For the entries below, state how many lines include the string "voor", and write nothing besides that number.
[Source material]
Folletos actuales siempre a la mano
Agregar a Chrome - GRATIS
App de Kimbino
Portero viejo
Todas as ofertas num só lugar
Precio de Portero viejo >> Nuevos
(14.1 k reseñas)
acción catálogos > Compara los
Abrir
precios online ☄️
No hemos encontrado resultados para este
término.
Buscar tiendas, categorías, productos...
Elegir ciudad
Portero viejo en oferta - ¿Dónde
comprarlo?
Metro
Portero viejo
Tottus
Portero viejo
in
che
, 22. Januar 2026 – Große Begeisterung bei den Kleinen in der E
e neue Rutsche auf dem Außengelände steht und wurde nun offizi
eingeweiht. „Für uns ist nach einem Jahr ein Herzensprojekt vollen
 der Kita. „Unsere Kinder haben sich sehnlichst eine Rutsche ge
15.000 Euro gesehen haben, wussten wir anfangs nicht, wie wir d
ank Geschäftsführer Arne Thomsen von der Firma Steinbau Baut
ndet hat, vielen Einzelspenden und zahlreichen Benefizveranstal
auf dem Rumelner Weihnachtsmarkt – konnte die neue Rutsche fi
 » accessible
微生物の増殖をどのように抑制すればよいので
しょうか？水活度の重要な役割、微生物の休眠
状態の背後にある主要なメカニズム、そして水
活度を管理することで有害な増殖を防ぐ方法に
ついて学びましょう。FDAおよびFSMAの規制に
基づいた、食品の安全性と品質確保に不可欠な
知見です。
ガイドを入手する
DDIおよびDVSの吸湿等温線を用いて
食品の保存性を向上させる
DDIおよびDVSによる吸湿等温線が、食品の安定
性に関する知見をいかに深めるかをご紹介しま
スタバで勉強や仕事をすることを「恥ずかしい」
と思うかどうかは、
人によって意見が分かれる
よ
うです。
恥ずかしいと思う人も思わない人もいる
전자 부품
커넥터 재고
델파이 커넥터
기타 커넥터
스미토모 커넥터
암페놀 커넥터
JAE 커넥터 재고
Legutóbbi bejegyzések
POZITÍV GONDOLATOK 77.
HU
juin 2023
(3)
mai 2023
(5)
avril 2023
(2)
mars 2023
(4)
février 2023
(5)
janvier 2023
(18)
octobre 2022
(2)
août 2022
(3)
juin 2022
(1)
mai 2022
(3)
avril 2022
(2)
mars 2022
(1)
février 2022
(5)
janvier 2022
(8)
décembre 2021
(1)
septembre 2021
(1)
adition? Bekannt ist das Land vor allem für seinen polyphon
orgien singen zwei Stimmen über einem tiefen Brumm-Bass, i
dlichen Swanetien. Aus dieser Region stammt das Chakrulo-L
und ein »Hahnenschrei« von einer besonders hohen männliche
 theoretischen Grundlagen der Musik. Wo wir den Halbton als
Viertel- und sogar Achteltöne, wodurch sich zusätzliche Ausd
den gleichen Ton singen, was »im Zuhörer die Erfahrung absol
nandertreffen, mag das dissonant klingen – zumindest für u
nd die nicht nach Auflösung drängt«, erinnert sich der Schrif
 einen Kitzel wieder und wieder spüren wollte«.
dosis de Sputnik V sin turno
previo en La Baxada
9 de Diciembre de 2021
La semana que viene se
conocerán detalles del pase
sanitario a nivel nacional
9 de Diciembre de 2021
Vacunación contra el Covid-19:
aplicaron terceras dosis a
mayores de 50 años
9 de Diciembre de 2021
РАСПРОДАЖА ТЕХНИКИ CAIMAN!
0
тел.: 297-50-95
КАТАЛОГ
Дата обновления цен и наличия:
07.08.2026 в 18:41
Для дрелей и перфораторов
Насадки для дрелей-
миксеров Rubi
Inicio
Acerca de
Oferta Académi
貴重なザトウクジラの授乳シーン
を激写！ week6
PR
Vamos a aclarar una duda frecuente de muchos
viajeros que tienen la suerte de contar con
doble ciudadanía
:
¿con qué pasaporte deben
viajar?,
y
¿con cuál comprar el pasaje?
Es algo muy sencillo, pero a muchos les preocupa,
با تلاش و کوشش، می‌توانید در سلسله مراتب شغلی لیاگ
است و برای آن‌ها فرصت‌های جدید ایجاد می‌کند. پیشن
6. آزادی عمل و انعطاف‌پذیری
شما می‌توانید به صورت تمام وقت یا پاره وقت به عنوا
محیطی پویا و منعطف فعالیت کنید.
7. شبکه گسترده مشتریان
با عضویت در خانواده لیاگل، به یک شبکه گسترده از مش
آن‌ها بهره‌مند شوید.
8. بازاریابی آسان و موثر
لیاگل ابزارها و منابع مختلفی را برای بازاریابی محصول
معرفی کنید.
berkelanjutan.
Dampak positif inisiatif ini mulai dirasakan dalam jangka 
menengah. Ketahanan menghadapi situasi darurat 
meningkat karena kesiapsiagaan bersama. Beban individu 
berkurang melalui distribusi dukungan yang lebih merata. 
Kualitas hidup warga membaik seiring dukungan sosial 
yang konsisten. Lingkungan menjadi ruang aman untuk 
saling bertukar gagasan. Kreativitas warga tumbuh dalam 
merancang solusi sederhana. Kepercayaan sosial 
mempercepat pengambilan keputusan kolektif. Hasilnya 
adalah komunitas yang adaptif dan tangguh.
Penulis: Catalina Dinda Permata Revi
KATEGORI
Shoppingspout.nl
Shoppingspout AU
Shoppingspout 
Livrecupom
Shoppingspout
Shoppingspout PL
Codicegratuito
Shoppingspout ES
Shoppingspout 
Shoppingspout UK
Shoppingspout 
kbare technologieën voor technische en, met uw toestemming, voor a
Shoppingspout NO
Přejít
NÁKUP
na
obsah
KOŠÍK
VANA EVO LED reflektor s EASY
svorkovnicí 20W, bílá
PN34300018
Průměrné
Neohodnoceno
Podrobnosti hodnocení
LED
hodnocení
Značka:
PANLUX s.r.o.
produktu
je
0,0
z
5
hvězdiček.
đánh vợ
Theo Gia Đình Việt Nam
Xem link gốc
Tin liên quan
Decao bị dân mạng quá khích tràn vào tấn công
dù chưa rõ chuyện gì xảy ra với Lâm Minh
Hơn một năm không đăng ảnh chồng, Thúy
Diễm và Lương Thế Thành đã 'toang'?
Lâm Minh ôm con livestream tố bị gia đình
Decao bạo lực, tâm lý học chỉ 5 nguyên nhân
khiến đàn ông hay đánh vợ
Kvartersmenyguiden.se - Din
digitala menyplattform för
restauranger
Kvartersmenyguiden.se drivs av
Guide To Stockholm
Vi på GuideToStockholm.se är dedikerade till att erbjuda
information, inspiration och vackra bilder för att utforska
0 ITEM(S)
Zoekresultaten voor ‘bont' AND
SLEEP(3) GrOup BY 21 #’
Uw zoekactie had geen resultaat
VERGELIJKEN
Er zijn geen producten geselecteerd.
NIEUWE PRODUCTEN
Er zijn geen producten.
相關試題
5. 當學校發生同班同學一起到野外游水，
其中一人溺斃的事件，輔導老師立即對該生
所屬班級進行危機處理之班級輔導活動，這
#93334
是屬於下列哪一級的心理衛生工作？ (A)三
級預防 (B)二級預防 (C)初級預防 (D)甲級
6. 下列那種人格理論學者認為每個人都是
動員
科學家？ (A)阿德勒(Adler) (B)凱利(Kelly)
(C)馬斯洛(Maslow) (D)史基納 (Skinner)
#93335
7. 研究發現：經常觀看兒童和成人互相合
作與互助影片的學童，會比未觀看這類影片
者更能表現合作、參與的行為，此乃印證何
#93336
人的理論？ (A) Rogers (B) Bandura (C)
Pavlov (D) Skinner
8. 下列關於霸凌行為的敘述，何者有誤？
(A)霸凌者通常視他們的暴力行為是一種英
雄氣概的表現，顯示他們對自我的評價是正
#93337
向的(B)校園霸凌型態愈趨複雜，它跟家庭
[/Source material]
**Solution for this exercise:** 2